WHAT IS EXPECTED => After locating the line with "a partagé son" in the entries below, output it and each following line up to and including the line with "Recibe cada semana", exactly and without pictures.

(INPUT RECORDS)

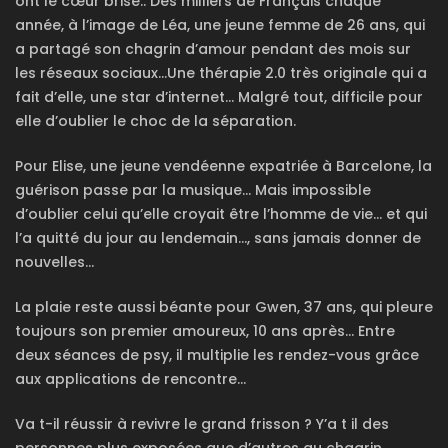
ont le cœur brisé.. Des milliers de Français chaque
année, à l’image de Léa, une jeune femme de 26 ans, qui
a partagé son chagrin d’amour pendant des mois sur
les réseaux sociaux…Une thérapie 2.0 très originale qui a
fait d’elle, une star d’internet… Malgré tout, difficile pour
elle d’oublier le choc de la séparation.
Pour Elise, une jeune vendéenne expatriée à Barcelone, la
guérison passe par la musique… Mais impossible
d’oublier celui qu’elle croyait être l’homme de vie… et qui
l’a quitté du jour au lendemain…, sans jamais donner de
nouvelles…
La plaie reste aussi béante pour Gwen, 37 ans, qui pleure
toujours son premier amoureux, 10 ans après… Entre
deux séances de psy, il multiplie les rendez-vous grâce
aux applications de rencontre…
Va t-il réussir à revivre le grand frisson ? Y’a t il des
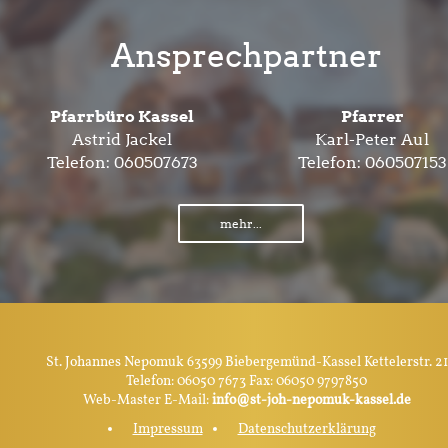
Ansprechpartner
Pfarrbüro Kassel
Pfarrer
Astrid Jackel
Karl-Peter Aul
Telefon:
060507673
Telefon:
060507153
mehr...
St. Johannes Nepomuk 63599 Biebergemünd-Kassel Kettelerstr. 21
Telefon: 06050 7673 Fax: 06050 9797850
Web-Master E-Mail:
info@st-joh-nepomuk-kassel.de
Impressum
Datenschutzerklärung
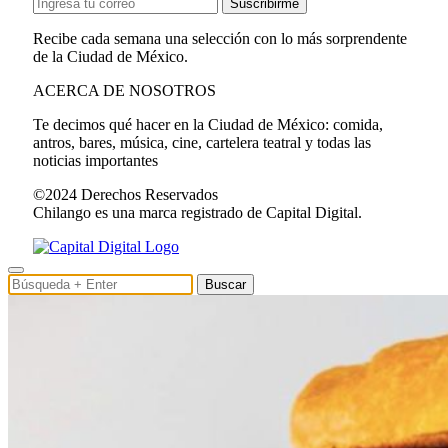
Suscribirme
Recibe cada semana una selección con lo más sorprendente
de la Ciudad de México.
ACERCA DE NOSOTROS
Te decimos qué hacer en la Ciudad de México: comida,
antros, bares, música, cine, cartelera teatral y todas las
noticias importantes
©2024 Derechos Reservados
Chilango es una marca registrado de Capital Digital.
Buscar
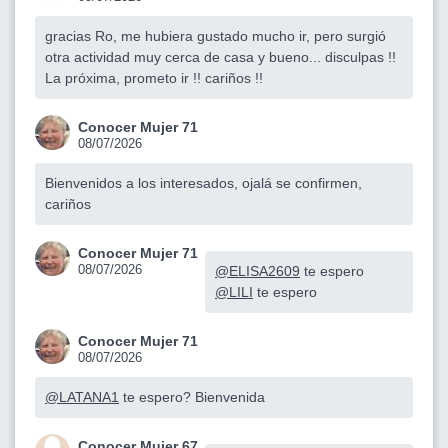
gracias Ro, me hubiera gustado mucho ir, pero surgió
otra actividad muy cerca de casa y bueno... disculpas !!
La próxima, prometo ir !! cariños !!
Conocer Mujer 71
08/07/2026
Bienvenidos a los interesados, ojalá se confirmen,
cariños
Conocer Mujer 71
08/07/2026
@ELISA2609
te espero
@LILI
te espero
Conocer Mujer 71
08/07/2026
@LATANA1
te espero? Bienvenida
Conocer Mujer 67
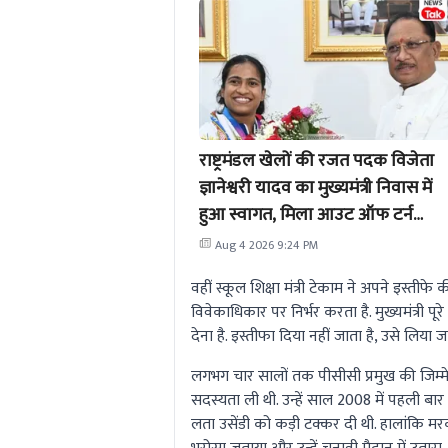
राष्ट्रमंडल खेलों की रजत पदक विजेता
ज्ञानेश्वरी यादव का मुख्यमंत्री निवास में
हुआ स्वागत, मिला आउट ऑफ टर्न
प्रमोशन
Aug 4 2026 9:24 PM
वहीं स्कूल शिक्षा मंत्री टेकाम ने अपने इस्तीफ
विवेकाधिकार पर निर्भर करता है. मुख्यमंत्री प
देना है. इस्तीफा दिया नहीं जाता है, उसे लिया ज
लगभग चार सालों तक पीसीसी प्रमुख की जिम्मेदार
सदस्यता ली थी. उन्हें साल 2008 में पहली बार 
लता उसेंडी को कड़ी टक्कर दी थी. हालांकि मर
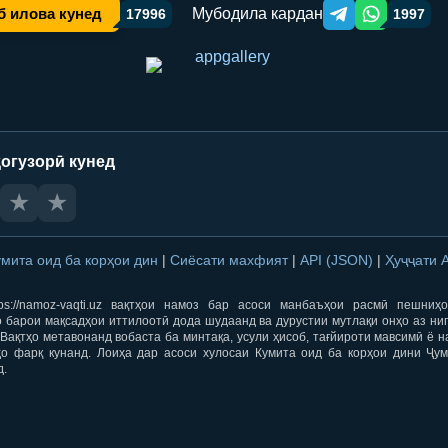
Мубодила кардан
б илова кунед
17996
1997
Telegram orqali ulas
WhatsApp orqa
огузорӣ кунед
★
★
умита оид ба корҳои дин
|
Сиёсати махфият
|
API (JSON)
|
Ҳуҷҷати 
ps://namoz-vaqti.uz вақтҳои намоз бар асоси манбаъҳои расмӣ пешниҳ
 барои мақсадҳои иттилоотӣ дода шудаанд ва дурустии мутлақи онҳо аз ни
Вақтҳо метавонанд вобаста ба минтақа, усули ҳисоб, тағйироти мавсимӣ ё н
ҳо фарқ кунанд. Лоиҳа дар асоси хулосаи Кумита оид ба корҳои дини Ҷум
д.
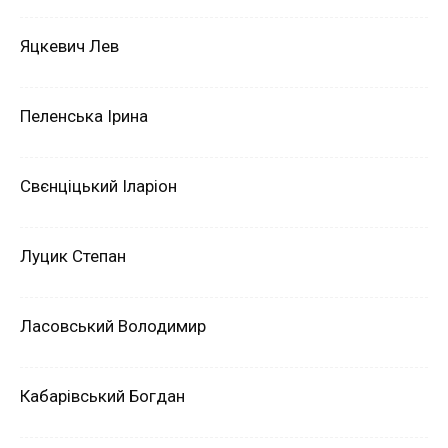
Яцкевич Лев
Пеленська Ірина
Свєнціцький Іларіон
Луцик Степан
Ласовський Володимир
Кабарівський Богдан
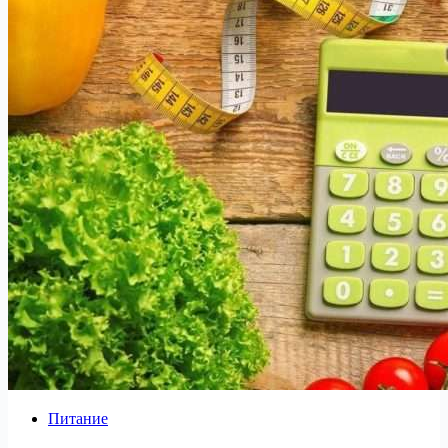
Питание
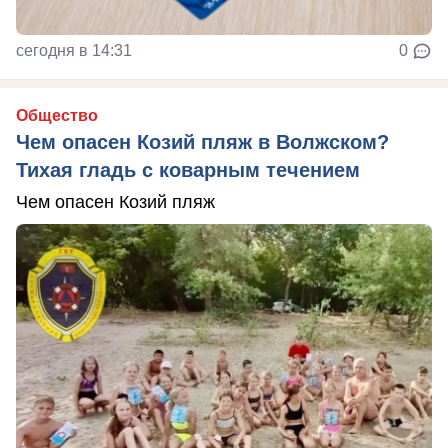
сегодня в 14:31
0
Общество
Чем опасен Козий пляж в Волжском?
Тихая гладь с коварным течением
Чем опасен Козий пляж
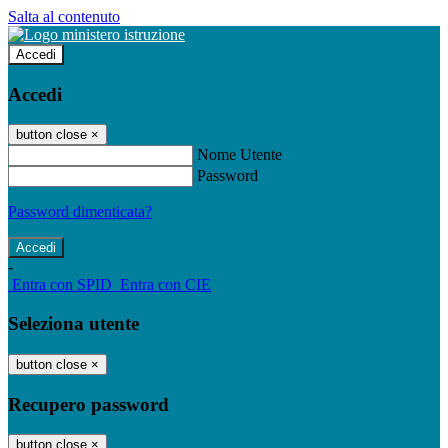
Salta al contenuto
Accedi
Accedi
button close
×
Nome Utente
Password
Password dimenticata?
-
Entra con SPID
Entra con CIE
Seleziona utente
button close
×
Recupero password
button close
×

(End INPUT RECORDS)

RESPONSE =>
a partagé son chagrin d’amour pendant des mois sur
les réseaux sociaux…Une thérapie 2.0 très originale qui a
fait d’elle, une star d’internet… Malgré tout, difficile pour
elle d’oublier le choc de la séparation.
Pour Elise, une jeune vendéenne expatriée à Barcelone, la
guérison passe par la musique… Mais impossible
d’oublier celui qu’elle croyait être l’homme de vie… et qui
l’a quitté du jour au lendemain…, sans jamais donner de
nouvelles…
La plaie reste aussi béante pour Gwen, 37 ans, qui pleure
toujours son premier amoureux, 10 ans après… Entre
deux séances de psy, il multiplie les rendez-vous grâce
aux applications de rencontre…
Va t-il réussir à revivre le grand frisson ? Y’a t il des
Ansprechpartner
Pfarrbüro Kassel
Pfarrer
Astrid Jackel
Karl-Peter Aul
Telefon:
060507673
Telefon:
060507153
mehr...
St. Johannes Nepomuk 63599 Biebergemünd-Kassel Kettelerstr. 21
Telefon: 06050 7673 Fax: 06050 9797850
Web-Master E-Mail:
info@st-joh-nepomuk-kassel.de
Impressum
Datenschutzerklärung
Suscribirme
Recibe cada semana una selección con lo más sorprendente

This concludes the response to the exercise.